Ahi quanto a dir qual'era è cosa dura
Questà selva selvaggia ed aspra e forte,
Che nel pensier rinnova la paura!”
It is impossible, however, to break off here, since there is no rhyme to forte, which has to be supplied twice in the succeeding terzina, where, however, a fresh rhyme, trovai, is introduced, linking the whole to a still further terzina, and so on, indefinitely. The only way in which a poem in terza rima can be closed is by abandoning a rhyme, as at the end of Canto 1 of the Inferno, where no third rhyme is supplied to Pietro and dietro. Boccaccio wrote terza rima in closing following of Dante, but it has not been a form very frequently adopted by Italian poets. Nor has the extreme difficulty of sustaining dignity and force in these complicated chains of verse made writers in other languages very anxious to adventure on terza rima. In the age of Elizabeth, Samuel Daniel employed it in his “Epistle to the Countess of Bedford,” but he found no followers. Probably the most successfully sustained poem in terza rima in the English language is Mrs Browning's Casa Guidi Windows (1851). The Germans have always had an ambition to write in terza rima.

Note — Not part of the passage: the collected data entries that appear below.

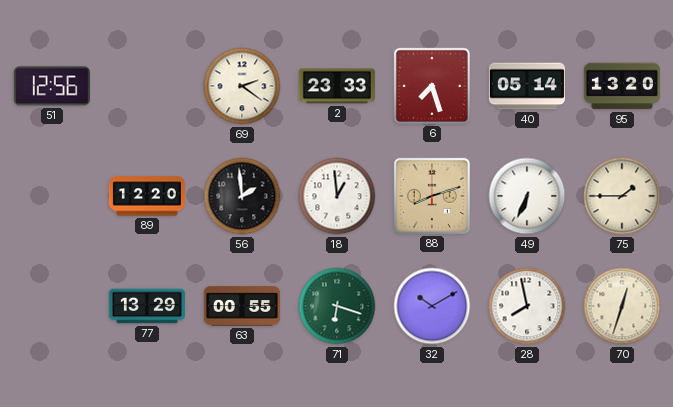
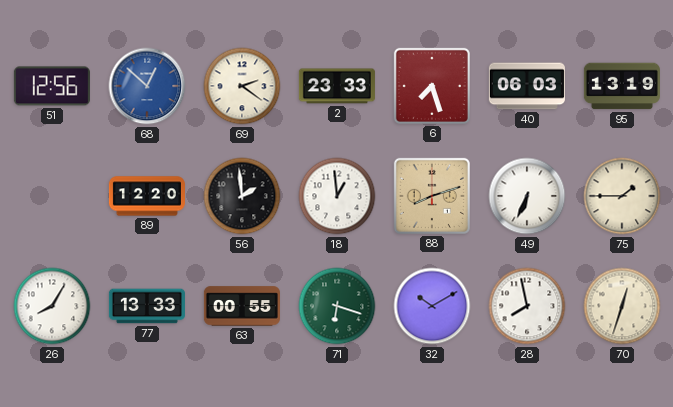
68: none -> 12:52
40: 05:14 -> 06:03
95: 13:20 -> 13:19
26: none -> 8:05
77: 13:29 -> 13:33
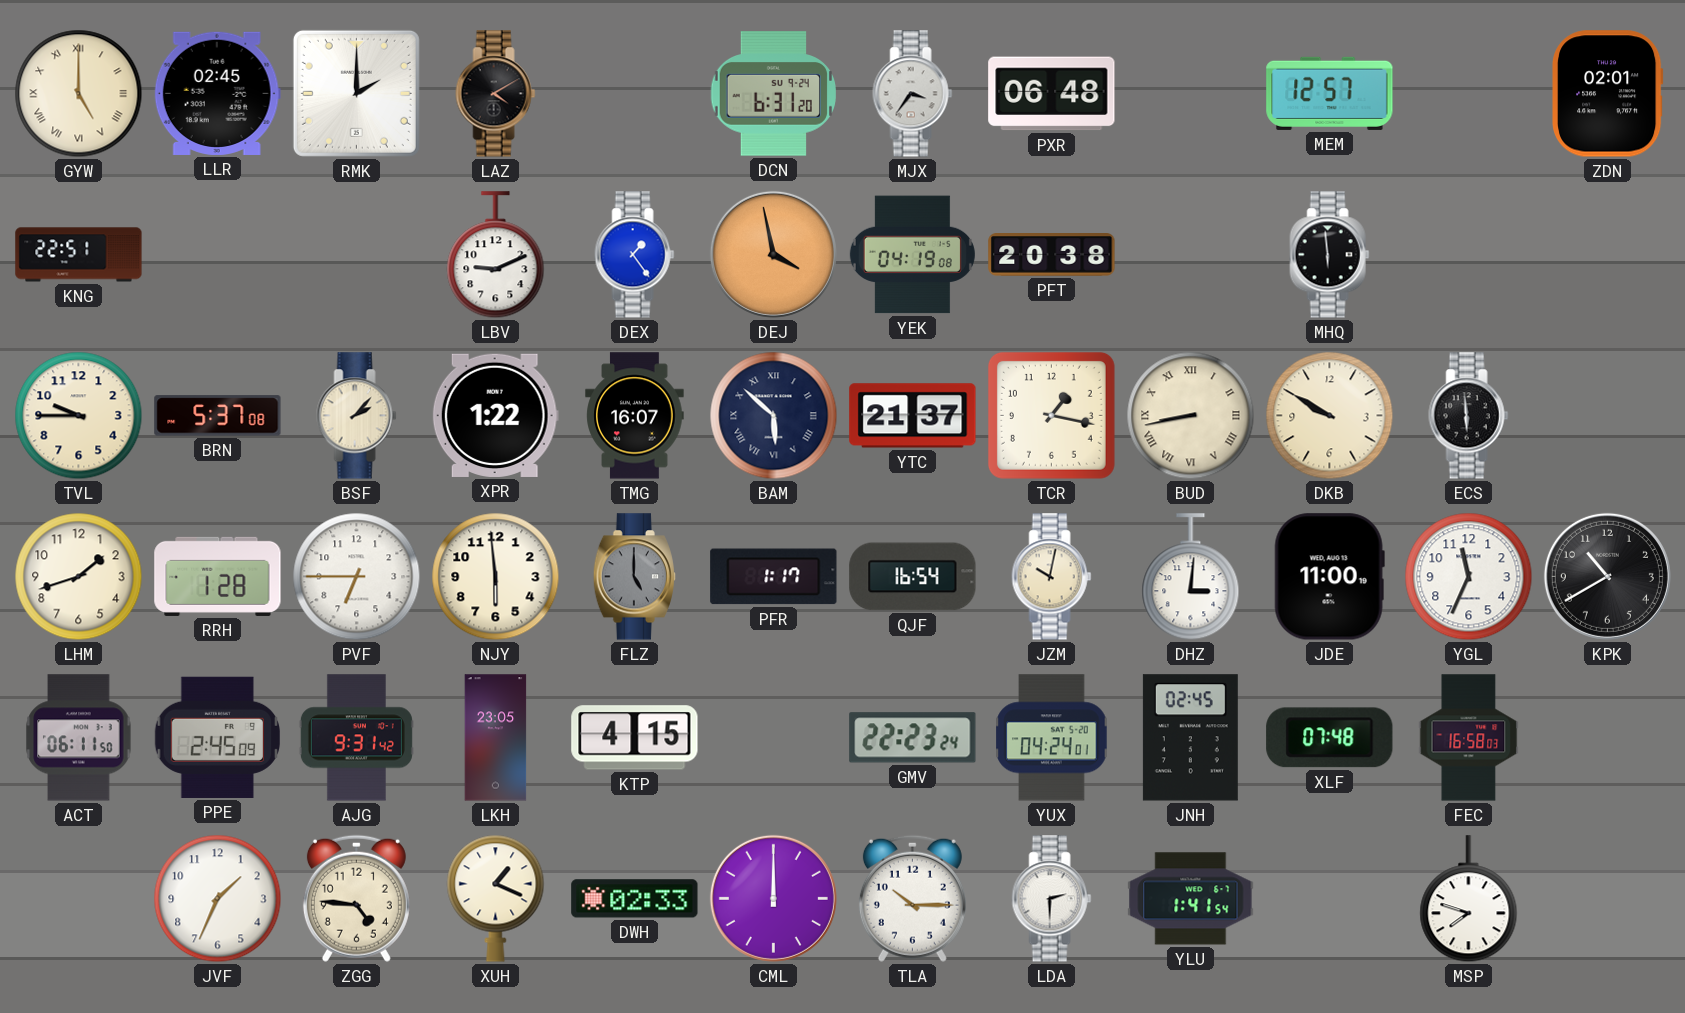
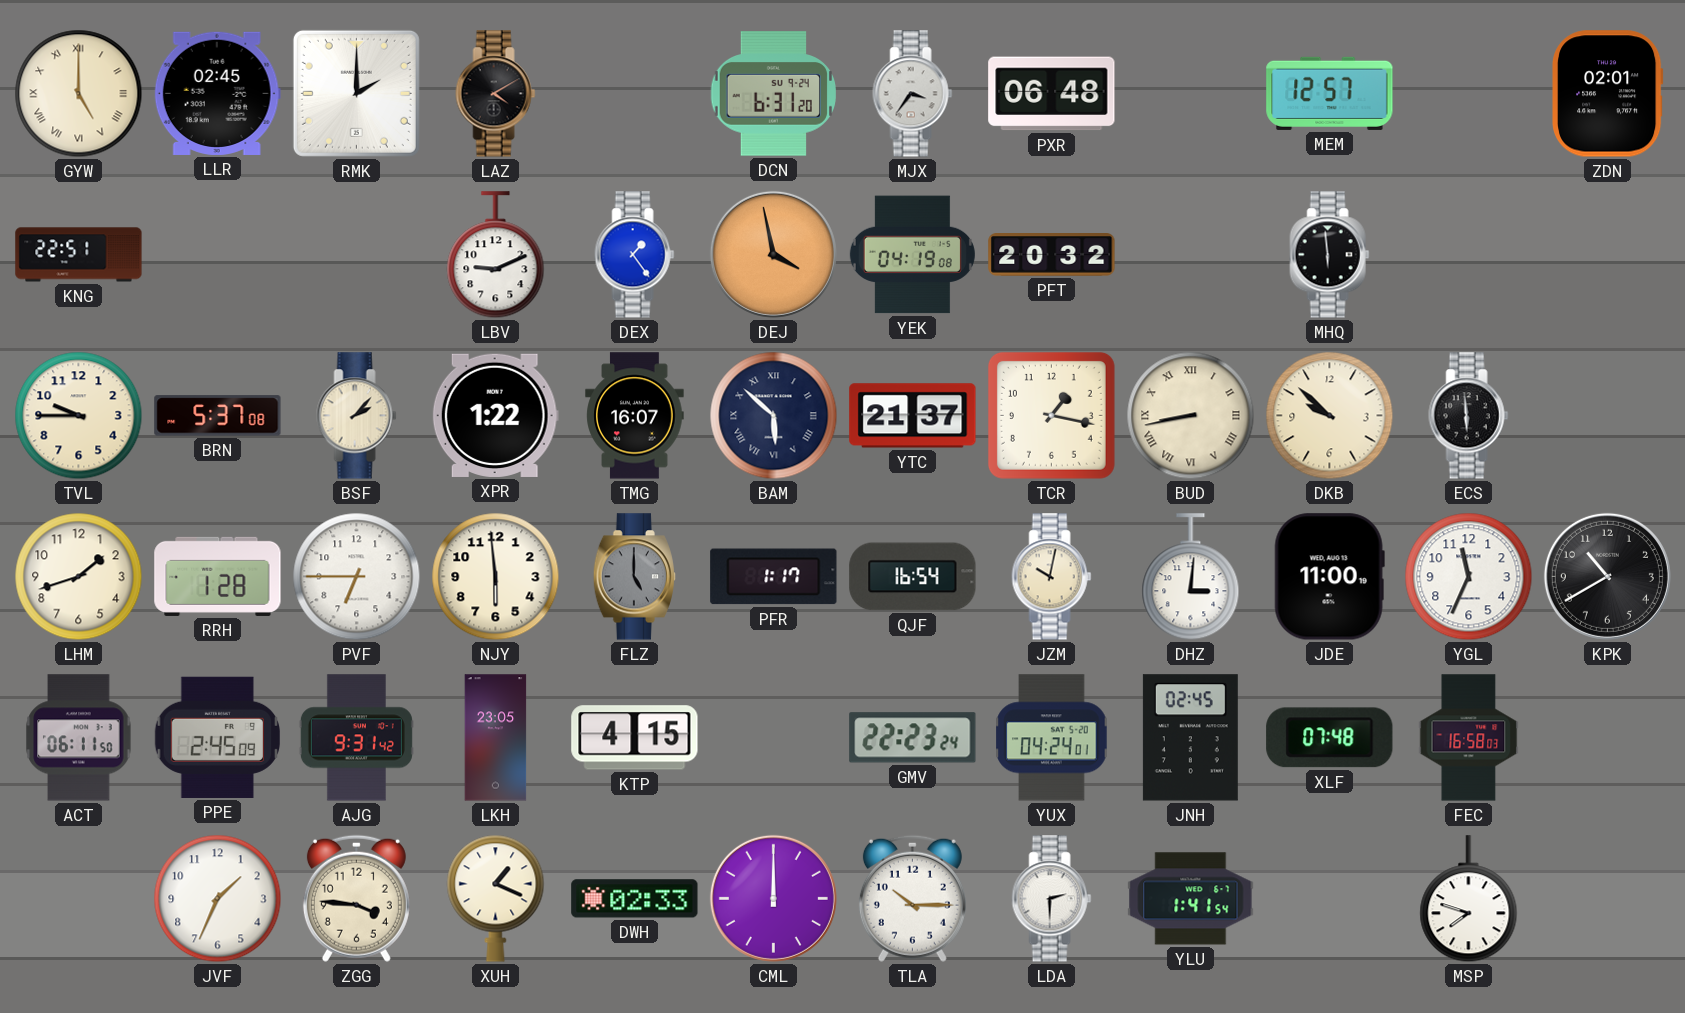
PFT: 20:38 -> 20:32
DKB: 9:50 -> 9:52
ZGG: 4:46 -> 3:46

It was used by Paul Schede, a writer of whom little is known, before the close of the 16th century, and repeatedly by Martin Opitz (1597-1639), who called the form drittreime. Two centuries and a half later, W. Schlegel had the courage to translate Dante in the metre of the Italian; and it was used for original poems by Chamisso and Rückert. Goethe, in 1826, addressed a poem in terza rima to the praise of Schiller, and there is a passage in this metre at the beginning of the second part of Faust.
See Hugo Schuchardt, Ritournell und Terzine (Halle, 1875).